## EXERCISE DESCRIPTION
Copy each line below exactly as it appears. Pictures are to be omitted.

── THE INPUT ──

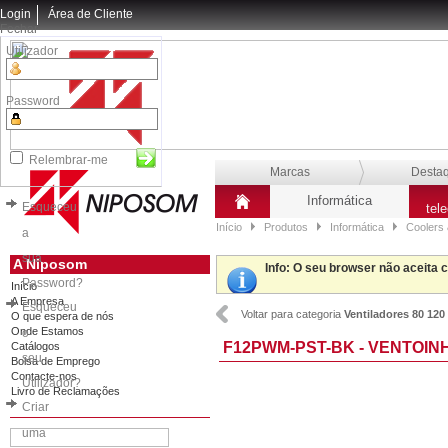
Login
Área de Cliente
Fechar
Utilizador
Password
Relembrar-me
Marcas
Desta
Informática
Esqueceu
tel
Início
Produtos
Informática
Coolers 
a
sua
A Niposom
Info
: O seu browser não aceita 
Password?
Início
A Empresa
Esqueceu
Voltar para categoria
Ventiladores 80 120
O que espera de nós
Onde Estamos
o
F12PWM-PST-BK - VENTOIN
Catálogos
seu
Bolsa de Emprego
Contacte-nos
Utilizador?
Livro de Reclamações
Criar
uma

───

## EXERCISE OUTPUT
Login
Área de Cliente
Fechar
Utilizador
Password
Relembrar-me
Marcas
Desta
Informática
Esqueceu
tel
Início
Produtos
Informática
Coolers 
a
sua
A Niposom
Info
: O seu browser não aceita 
Password?
Início
A Empresa
Esqueceu
Voltar para categoria
Ventiladores 80 120
O que espera de nós
Onde Estamos
o
F12PWM-PST-BK - VENTOIN
Catálogos
seu
Bolsa de Emprego
Contacte-nos
Utilizador?
Livro de Reclamações
Criar
uma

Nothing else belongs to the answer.